2021/04/20 13:33:28 [error] 46275#0: *10 "/usr/share/nginx/html/rest/index.html" is not found (2: No such file or directory), client: 10.150.1.199, server: homeautomation01.caprica.local, request: "GET /rest/ HTTP/1.1", host: "homeautomation01.caprica.local", referrer: "http://homeautomation01.caprica.local/openhab/"

Maximo · April 21, 2021, 10:23am

Here’s my NGINX config below, it may be of some use to you. As you’ll see I’m running with Lets Encrypt certificates at present, so if your not using them I would suggest you skip that part of the configuration. Note though, I’m not running OH3 presently. But hopefully this will give you a direction. .

server {

        access_log /var/log/nginx/openhab.access.log;
        error_log /var/log/nginx/openhab.error.log;

        server_name      openhab;
        client_max_body_size 0;
        underscores_in_headers on;

        location / {
                proxy_headers_hash_max_size 512;
                proxy_headers_hash_bucket_size 64;

                add_header Front-End-Https on;
                proxy_pass                            http://172.16.10.1:8080;
                proxy_set_header Host                 $http_host;
                proxy_set_header X-Real-IP            $remote_addr;
                proxy_set_header X-Forwarded-For      $proxy_add_x_forwarded_for;
                proxy_set_header X-Forwarded-Proto    $scheme;
                auth_basic                            "Username and Password Required";
                auth_basic_user_file                  /etc/nginx/conf.d/.htpasswd;
                satisfy any;
        }

    listen 443 ssl; # managed by Certbot
    ssl_certificate /etc/letsencrypt/live/openhab/fullchain.pem; # managed by Certbot
    ssl_certificate_key /etc/letsencrypt/live/openhab/privkey.pem; # managed by Certbot
    include /etc/letsencrypt/options-ssl-nginx.conf; # managed by Certbot
    ssl_dhparam /etc/letsencrypt/ssl-dhparams.pem; # managed by Certbot

}
server {
    if ($host = openhab) {
        return 301 https://$host$request_uri;
    } # managed by Certbot


        listen 192.168.10.1;

        server_name      openhab;
    return 404; # managed by Certbot


}

mstormi · April 21, 2021, 12:23pm

why don’t you just install openHABian ? It has a menu option to setup nginx for you.

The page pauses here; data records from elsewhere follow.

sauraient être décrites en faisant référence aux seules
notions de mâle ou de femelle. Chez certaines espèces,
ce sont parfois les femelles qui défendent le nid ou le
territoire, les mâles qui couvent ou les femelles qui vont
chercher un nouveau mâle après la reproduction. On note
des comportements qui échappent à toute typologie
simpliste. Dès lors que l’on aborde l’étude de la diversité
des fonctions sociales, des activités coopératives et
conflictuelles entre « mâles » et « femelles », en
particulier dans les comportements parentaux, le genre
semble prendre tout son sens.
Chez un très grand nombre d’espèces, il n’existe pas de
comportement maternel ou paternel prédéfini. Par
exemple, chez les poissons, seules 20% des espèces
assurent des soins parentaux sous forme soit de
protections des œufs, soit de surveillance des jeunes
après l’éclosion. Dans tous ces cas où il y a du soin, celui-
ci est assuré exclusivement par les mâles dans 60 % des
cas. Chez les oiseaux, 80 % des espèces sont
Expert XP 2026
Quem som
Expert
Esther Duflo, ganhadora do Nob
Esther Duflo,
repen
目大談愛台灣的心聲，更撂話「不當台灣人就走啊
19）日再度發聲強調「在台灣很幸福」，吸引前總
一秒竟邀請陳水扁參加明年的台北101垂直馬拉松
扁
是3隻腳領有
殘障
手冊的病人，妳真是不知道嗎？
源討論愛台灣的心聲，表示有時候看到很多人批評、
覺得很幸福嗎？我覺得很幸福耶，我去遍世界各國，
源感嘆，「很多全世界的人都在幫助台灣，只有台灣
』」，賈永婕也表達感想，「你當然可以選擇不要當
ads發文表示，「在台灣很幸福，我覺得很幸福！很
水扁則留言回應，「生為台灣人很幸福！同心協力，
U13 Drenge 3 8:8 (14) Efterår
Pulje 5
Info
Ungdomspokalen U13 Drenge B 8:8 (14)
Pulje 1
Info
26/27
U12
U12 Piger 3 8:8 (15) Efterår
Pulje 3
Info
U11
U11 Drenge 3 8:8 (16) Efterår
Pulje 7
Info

andrewm659 · April 21, 2021, 1:28pm

I’m not installing this on a raspi.

mstormi · April 21, 2021, 1:52pm

it works on x86 Debian, too (and probably others, at least to install the nginx config)

andrewm659 · April 21, 2021, 2:17pm

You mean use the debian packages?

mstormi · April 21, 2021, 2:46pm

andrewm659 · April 21, 2021, 6:34pm

So part of the reason i’m not using the openHABian is i’m using CentOS/Fedora.

mstormi · April 21, 2021, 7:42pm

I mean just use the manual install method from the link und try running the menu option that installs nginx

andrewm659 · April 22, 2021, 5:33am

So I think my issue still persists. Because i’m trying to access it from a folder. {http,https}://automation.example.com/openhab. Is there a way to change the java config to tell it i’m coming from a different url or a url with a folder? I know this can be done w/ tomcat.

system · June 2, 2021, 9:34pm

This topic was automatically closed 41 days after the last reply. New replies are no longer allowed.